Капли звёздного света. Собрание сочинений в 30 книгах. Книга 2 - Амнуэль Павел (Песах) Рафаэлович 2 стр.


Маме приходилось и лицемерить  как многим в те времена. Как-то она взяла меня с собой на собрание (профсоюзное?), где ей нужно было выступить с речью от своего цеха. Содержание речи я, конечно, не помню. Было это уже после смерти Сталина, но у власти в Азербайджане все еще находился такой же ирод местного разлива: Багиров. Как сейчас помню: в конце выступления мама воскликнула: «Да здравствует верный продолжатель дела Ленина-Сталина Мир Джафар Багиров!» И все закричали «Ура!» Я потом спросил ее, зачем она это кричала, если Сталин и Багиров  сволочи. Наверно, мама что-то ответила, но ответа не помню.
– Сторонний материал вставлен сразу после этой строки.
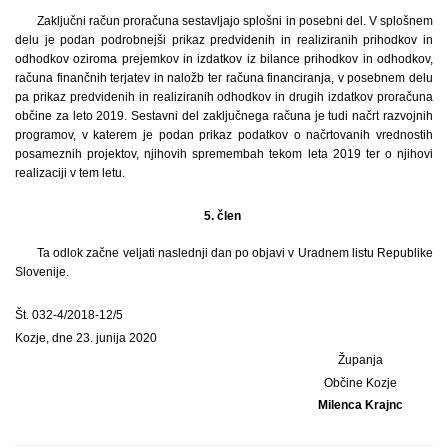
Zaključni račun proračuna sestavljajo splošni in posebni del. V splošnem
delu je podan podrobnejši prikaz predvidenih in realiziranih prihodkov in
odhodkov oziroma prejemkov in izdatkov iz bilance prihodkov in odhodkov,
računa finančnih terjatev in naložb ter računa financiranja, v posebnem delu
pa prikaz predvidenih in realiziranih odhodkov in drugih izdatkov proračuna
občine za leto 2019. Sestavni del zaključnega računa je tudi načrt razvojnih
programov, v katerem je podan prikaz podatkov o načrtovanih vrednostih
posameznih projektov, njihovih spremembah tekom leta 2019 ter o njihovi
realizaciji v tem letu.
5. člen
Ta odlok začne veljati naslednji dan po objavi v Uradnem listu Republike
Slovenije.
Št. 032-4/2018-12/5
Kozje, dne 23. junija 2020
Županja
Občine Kozje
Milenca Krajnc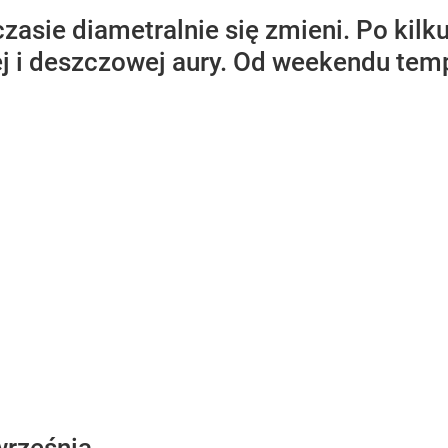
asie diametralnie się zmieni. Po kilk
j i deszczowej aury. Od weekendu tem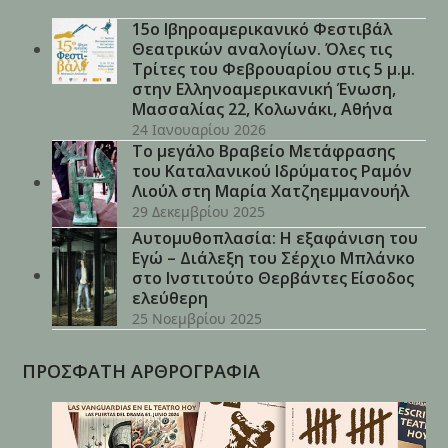
15ο Ιβηροαμερικανικό Φεστιβάλ
Θεατρικών αναλογίων. Όλες τις
Τρίτες του Φεβρουαρίου στις 5 μ.μ.
στην Ελληνοαμερικανική Ένωση,
Μασσαλίας 22, Κολωνάκι, Αθήνα
24 Ιανουαρίου 2026
Το μεγάλο Βραβείο Μετάφρασης
του Καταλανικού Ιδρύματος Ραμόν
Λιούλ στη Μαρία Χατζηεμμανουήλ
29 Δεκεμβρίου 2025
Αυτομυθοπλασία: Η εξαφάνιση του
Εγώ – Διάλεξη του Σέρχιο Μπλάνκο
στο Ινστιτούτο Θερβάντες Είσοδος
ελεύθερη
25 Νοεμβρίου 2025
ΠΡΟΣΦΑΤΗ ΑΡΘΡΟΓΡΑΦΙΑ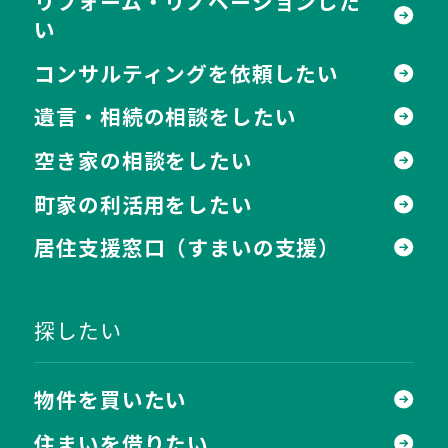
リフォーム・リノベーションした
い
コンサルティングを依頼したい
遺言・相続の相談をしたい
空き家の相談をしたい
町家の利活用をしたい
居住支援窓口
（すまいの支援）
探したい
物件を買いたい
住まいを借りたい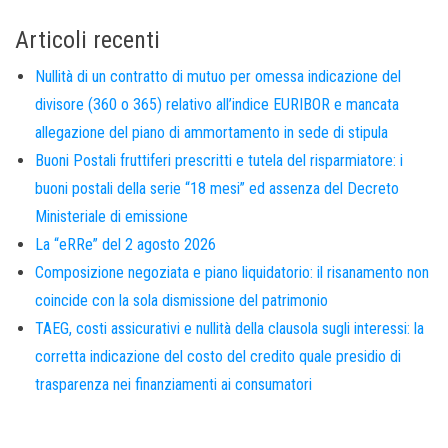
Articoli recenti
Nullità di un contratto di mutuo per omessa indicazione del
divisore (360 o 365) relativo all’indice EURIBOR e mancata
allegazione del piano di ammortamento in sede di stipula
Buoni Postali fruttiferi prescritti e tutela del risparmiatore: i
buoni postali della serie “18 mesi” ed assenza del Decreto
Ministeriale di emissione
La “eRRe” del 2 agosto 2026
Composizione negoziata e piano liquidatorio: il risanamento non
coincide con la sola dismissione del patrimonio
TAEG, costi assicurativi e nullità della clausola sugli interessi: la
corretta indicazione del costo del credito quale presidio di
trasparenza nei finanziamenti ai consumatori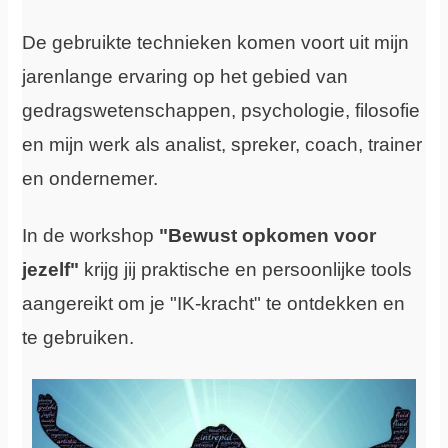
De gebruikte technieken komen voort uit mijn
jarenlange ervaring op het gebied van
gedragswetenschappen, psychologie, filosofie
en mijn werk als analist, spreker, coach, trainer
en ondernemer.
In de workshop
"Bewust opkomen voor
jezelf"
krijg jij praktische en persoonlijke tools
aangereikt om je "IK-kracht" te ontdekken en
te gebruiken.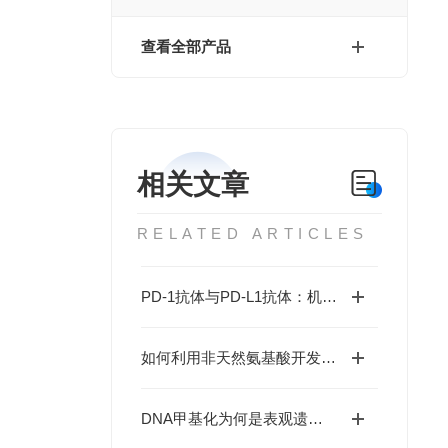
查看全部产品
相关文章
RELATED ARTICLES
PD-1抗体与PD-L1抗体：机制相同，还是殊途异路？
如何利用非天然氨基酸开发高选择性去泛素化酶探针？
DNA甲基化为何是表观遗传研究的核心？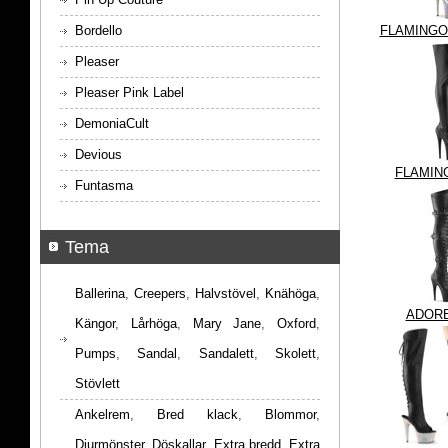
Bordello
FLAMINGO
Pleaser
Pleaser Pink Label
DemoniaCult
Devious
FLAMIN
Funtasma
Tema
Ballerina
,
Creepers
,
Halvstövel
,
Knähöga
,
ADORE
Kängor
,
Lårhöga
,
Mary Jane
,
Oxford
,
Pumps
,
Sandal
,
Sandalett
,
Skolett
,
Stövlett
Ankelrem
,
Bred klack
,
Blommor
,
Djurmönster
,
Döskallar
,
Extra bredd
,
Extra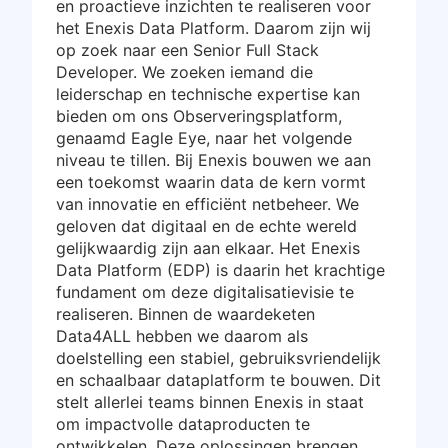
en proactieve inzichten te realiseren voor
het Enexis Data Platform. Daarom zijn wij
op zoek naar een Senior Full Stack
Developer. We zoeken iemand die
leiderschap en technische expertise kan
bieden om ons Observeringsplatform,
genaamd Eagle Eye, naar het volgende
niveau te tillen. Bij Enexis bouwen we aan
een toekomst waarin data de kern vormt
van innovatie en efficiënt netbeheer. We
geloven dat digitaal en de echte wereld
gelijkwaardig zijn aan elkaar. Het Enexis
Data Platform (EDP) is daarin het krachtige
fundament om deze digitalisatievisie te
realiseren. Binnen de waardeketen
Data4ALL hebben we daarom als
doelstelling een stabiel, gebruiksvriendelijk
en schaalbaar dataplatform te bouwen. Dit
stelt allerlei teams binnen Enexis in staat
om impactvolle dataproducten te
ontwikkelen. Deze oplossingen brengen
Книг у нас в то время было немного Отчетливо помню тонкую, в оранжевой обложке, «Повесть о корейском мальчике»  эту книжку мама мне читала, когда пыталась заставить меня хоть что-нибудь поесть. А еще была десятитомная «Малая Советская Энциклопедия», издание конца двадцатых годов. Я ее внимательно рассматривал, еще не умея читать, привлекали фотографии, карты, рисунки. Много было заклеенных мест. Крепко заклеенных  синяя плотная бумага на столярном клее. Заклеенных так, что отодрать можно было только вместе с книжным листом. Долгое время я не знал, что это означало, отец на мои вопросы не отвечал, и только после ХХ съезда я понял, что на заклеенных местах находились статьи о «врагах народа», репрессированных уже после выхода в свет Энциклопедии.


* * *

В день похорон Сталина занятий в школе не было, и я стоял в почетном карауле в вестибюле музея, там возвышалась большая скульптура, и венков было столько, что всё было ими завалено, а стены увешаны венками до самого потолка.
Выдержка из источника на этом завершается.